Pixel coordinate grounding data
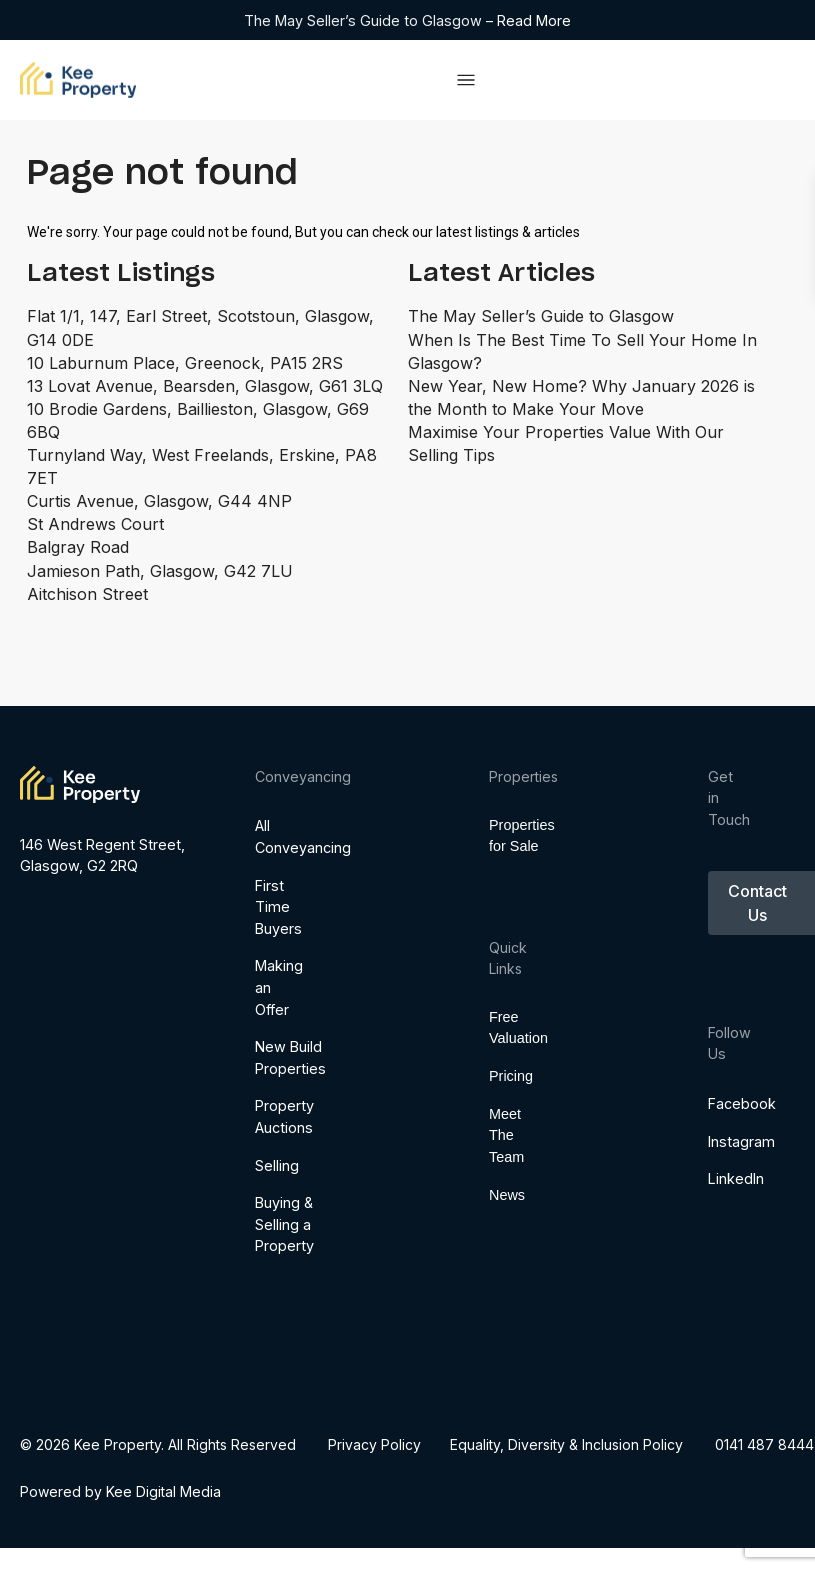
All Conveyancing (274, 968)
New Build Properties (274, 1189)
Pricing (504, 1138)
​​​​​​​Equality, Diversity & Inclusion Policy (567, 1444)
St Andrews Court (95, 524)
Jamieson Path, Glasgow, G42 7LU (160, 571)
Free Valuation (504, 1090)
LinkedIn (719, 1211)
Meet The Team (504, 1196)
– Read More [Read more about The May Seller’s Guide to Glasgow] (528, 20)
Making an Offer (274, 1119)
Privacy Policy (374, 1444)
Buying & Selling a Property (274, 1356)
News (504, 1256)
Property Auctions (274, 1248)
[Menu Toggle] (466, 80)
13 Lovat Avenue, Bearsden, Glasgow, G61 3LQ (205, 386)
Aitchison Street (87, 594)
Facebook (719, 1135)
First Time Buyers (274, 1038)
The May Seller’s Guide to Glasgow (365, 20)
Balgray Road (78, 547)
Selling (274, 1296)
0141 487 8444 (765, 1444)
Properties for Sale (504, 853)
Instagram (719, 1173)
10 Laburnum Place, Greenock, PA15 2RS (185, 363)
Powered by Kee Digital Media (120, 1491)
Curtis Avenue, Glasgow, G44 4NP (159, 501)
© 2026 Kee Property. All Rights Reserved (158, 1444)
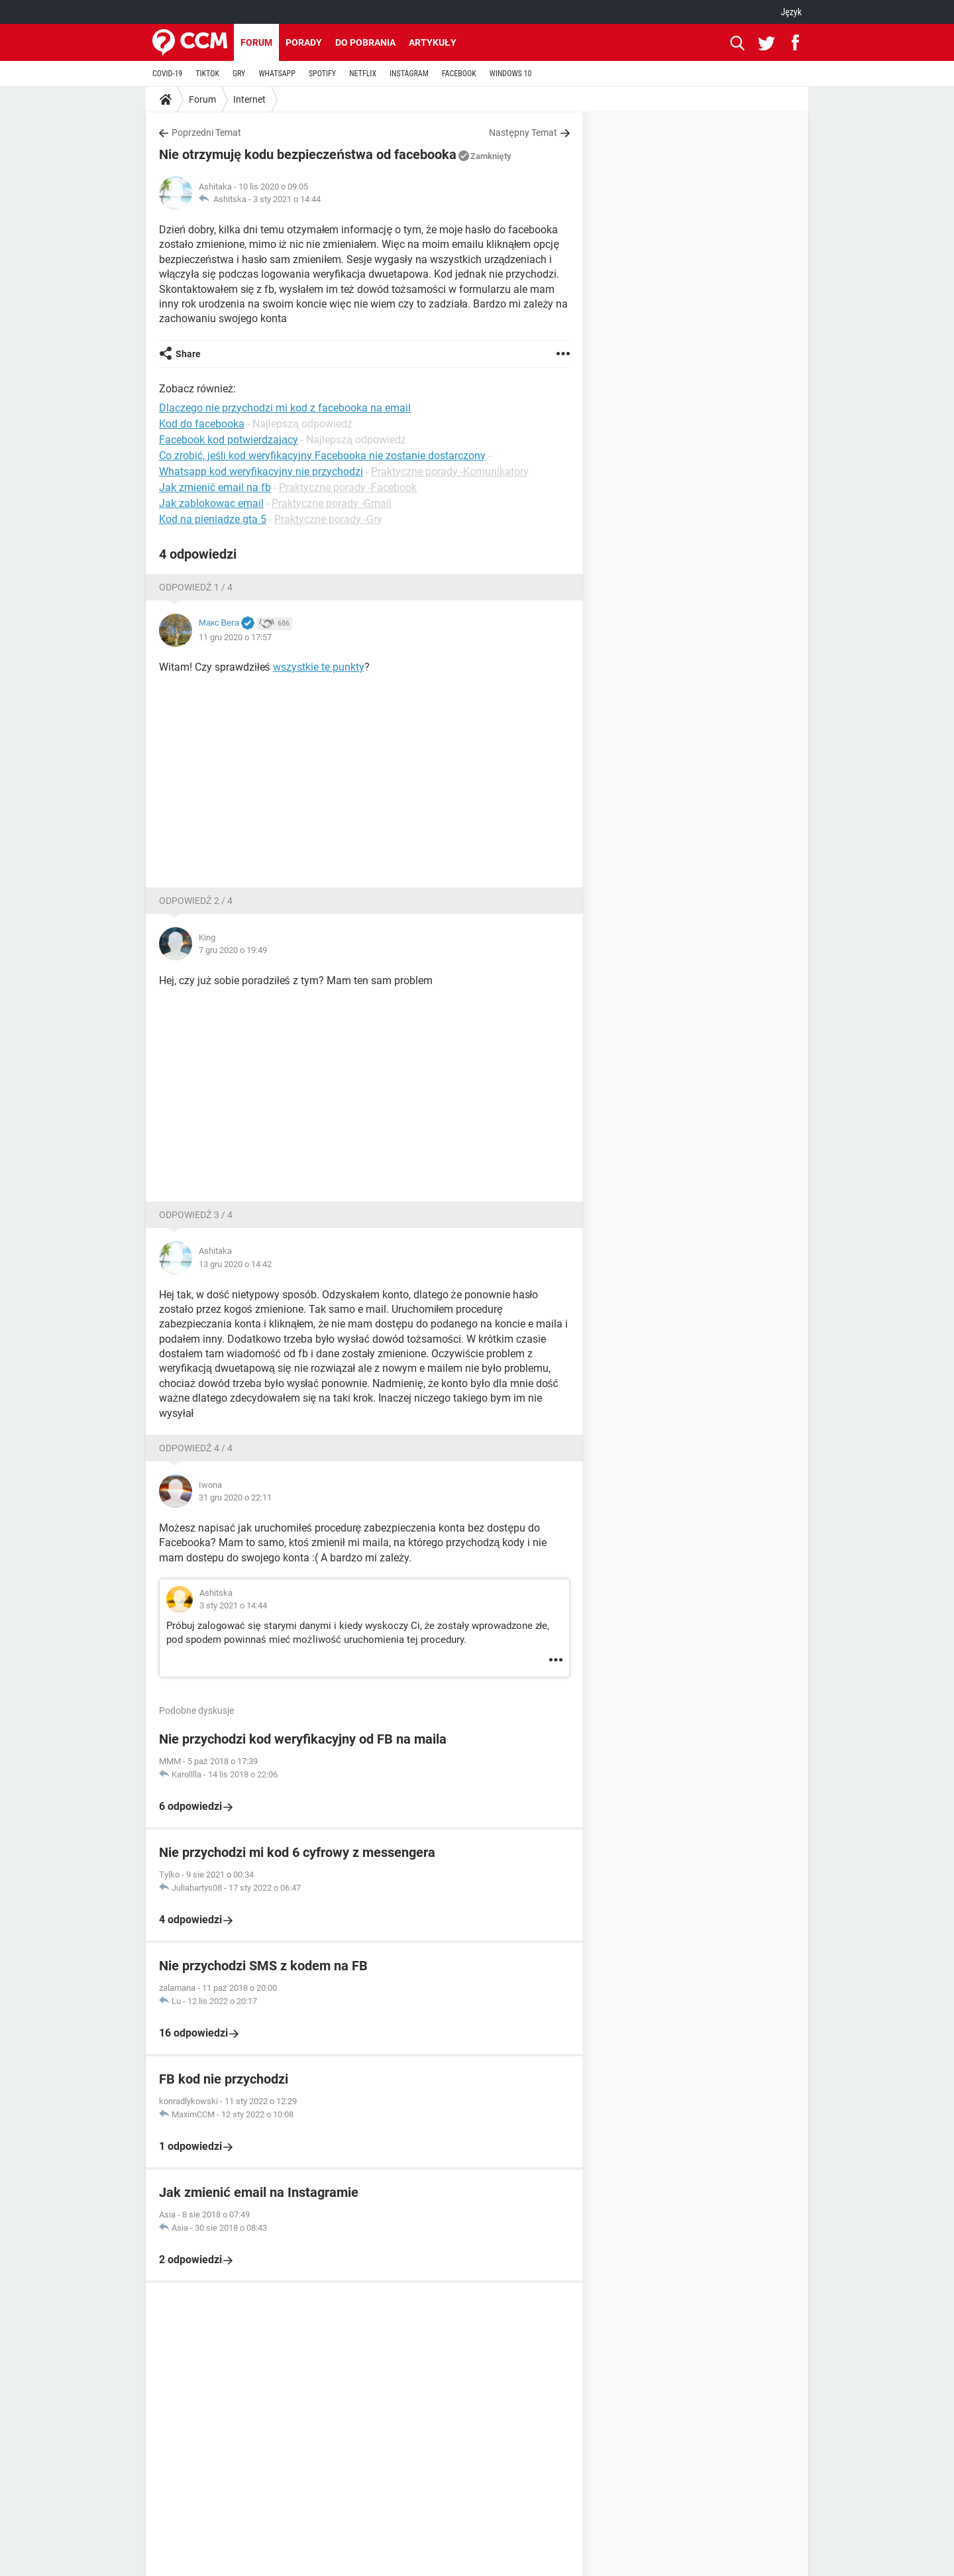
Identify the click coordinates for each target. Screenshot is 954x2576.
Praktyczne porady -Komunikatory (450, 471)
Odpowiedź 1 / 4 (196, 587)
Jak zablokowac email (211, 503)
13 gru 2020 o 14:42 (235, 1264)
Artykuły (432, 42)
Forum (256, 42)
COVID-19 (167, 73)
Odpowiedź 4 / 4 (196, 1448)
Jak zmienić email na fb (215, 487)
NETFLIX (362, 73)
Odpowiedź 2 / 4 (196, 900)
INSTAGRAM (409, 73)
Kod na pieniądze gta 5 (212, 519)
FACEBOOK (459, 73)
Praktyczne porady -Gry (328, 519)
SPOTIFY (322, 73)
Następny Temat (523, 132)
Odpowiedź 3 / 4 (196, 1214)
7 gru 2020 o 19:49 (233, 950)
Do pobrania (365, 42)
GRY (239, 73)
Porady (304, 42)
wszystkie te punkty (318, 667)
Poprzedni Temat (206, 132)
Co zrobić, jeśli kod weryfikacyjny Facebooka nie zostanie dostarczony (322, 455)
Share (188, 354)
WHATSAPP (276, 73)
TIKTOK (207, 73)
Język (791, 12)
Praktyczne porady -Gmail (332, 503)
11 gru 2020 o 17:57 (235, 637)
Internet (249, 99)
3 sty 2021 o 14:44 (287, 199)
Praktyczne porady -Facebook (348, 487)
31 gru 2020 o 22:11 (235, 1497)
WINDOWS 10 (511, 73)
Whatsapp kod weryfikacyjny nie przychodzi (261, 471)
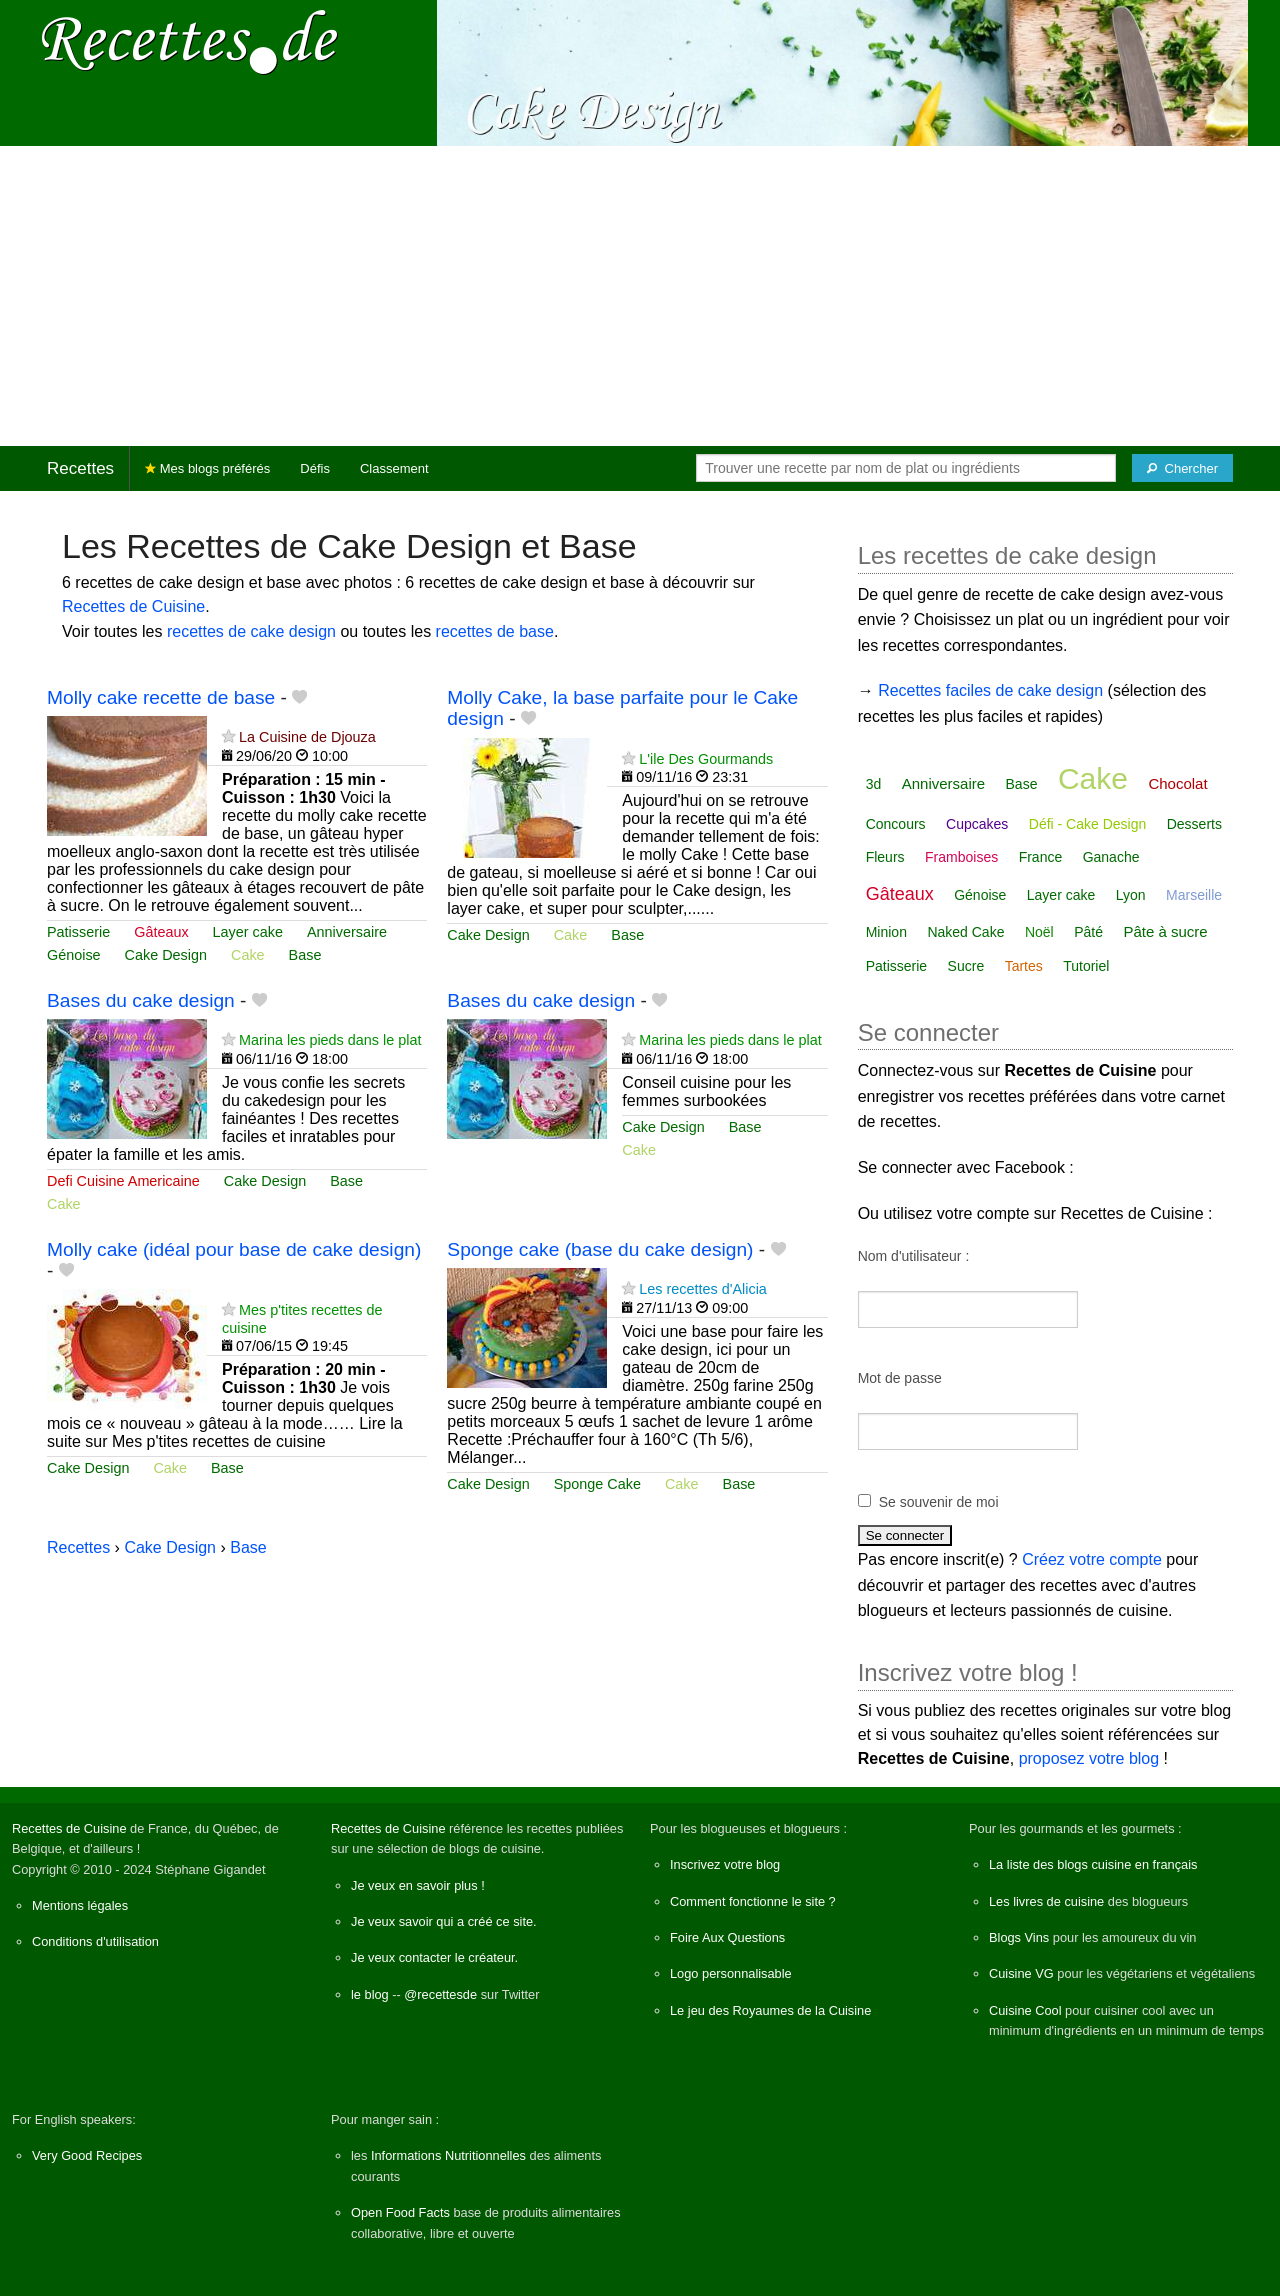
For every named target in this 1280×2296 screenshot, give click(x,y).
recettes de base (495, 631)
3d (874, 784)
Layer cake (248, 932)
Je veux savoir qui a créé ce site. (444, 1921)
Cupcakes (977, 824)
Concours (896, 824)
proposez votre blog (1089, 1758)
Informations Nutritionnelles (448, 2155)
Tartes (1024, 966)
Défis (315, 468)
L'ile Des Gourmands (706, 759)
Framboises (961, 857)
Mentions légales (80, 1905)
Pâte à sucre (1165, 931)
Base (305, 955)
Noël (1039, 932)
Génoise (74, 955)
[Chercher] (1182, 468)
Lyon (1131, 895)
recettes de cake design (251, 631)
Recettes (80, 468)
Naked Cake (965, 932)
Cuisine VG (1021, 1973)
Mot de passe (900, 1378)
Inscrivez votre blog (725, 1864)
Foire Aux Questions (727, 1937)
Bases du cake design (141, 1000)
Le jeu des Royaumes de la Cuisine (770, 2010)
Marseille (1194, 895)
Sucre (966, 966)
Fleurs (885, 857)
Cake (248, 955)
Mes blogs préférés (207, 468)
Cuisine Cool (1025, 2010)
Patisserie (78, 932)
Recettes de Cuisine (133, 606)
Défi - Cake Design (1088, 824)
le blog (370, 1994)
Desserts (1194, 824)
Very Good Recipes (87, 2155)
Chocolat (1177, 783)
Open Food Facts (400, 2212)
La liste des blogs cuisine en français (1093, 1864)
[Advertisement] (640, 296)
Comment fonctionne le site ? (753, 1901)
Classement (394, 468)
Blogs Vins (1019, 1937)
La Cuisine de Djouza (307, 737)
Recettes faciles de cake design (990, 690)
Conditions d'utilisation (95, 1941)
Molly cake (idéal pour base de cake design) (234, 1249)
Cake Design (166, 955)
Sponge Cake (597, 1484)
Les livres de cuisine (1046, 1901)
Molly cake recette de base (161, 697)
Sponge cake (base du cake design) (600, 1249)
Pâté (1088, 932)
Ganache (1111, 857)
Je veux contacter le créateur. (434, 1957)
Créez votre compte (1092, 1559)
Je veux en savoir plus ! (418, 1885)
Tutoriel (1086, 966)
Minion (886, 932)
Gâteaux (161, 932)
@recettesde (440, 1994)
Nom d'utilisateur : (914, 1256)
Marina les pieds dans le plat (330, 1040)
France (1041, 857)
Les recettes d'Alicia (703, 1289)
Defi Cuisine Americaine (123, 1181)
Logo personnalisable (731, 1973)
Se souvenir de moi (939, 1502)
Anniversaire (347, 932)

Assigned task: What is the number of lines in the entries above that contain the word "Glasgow"? Answer with that number only.

Response below: 5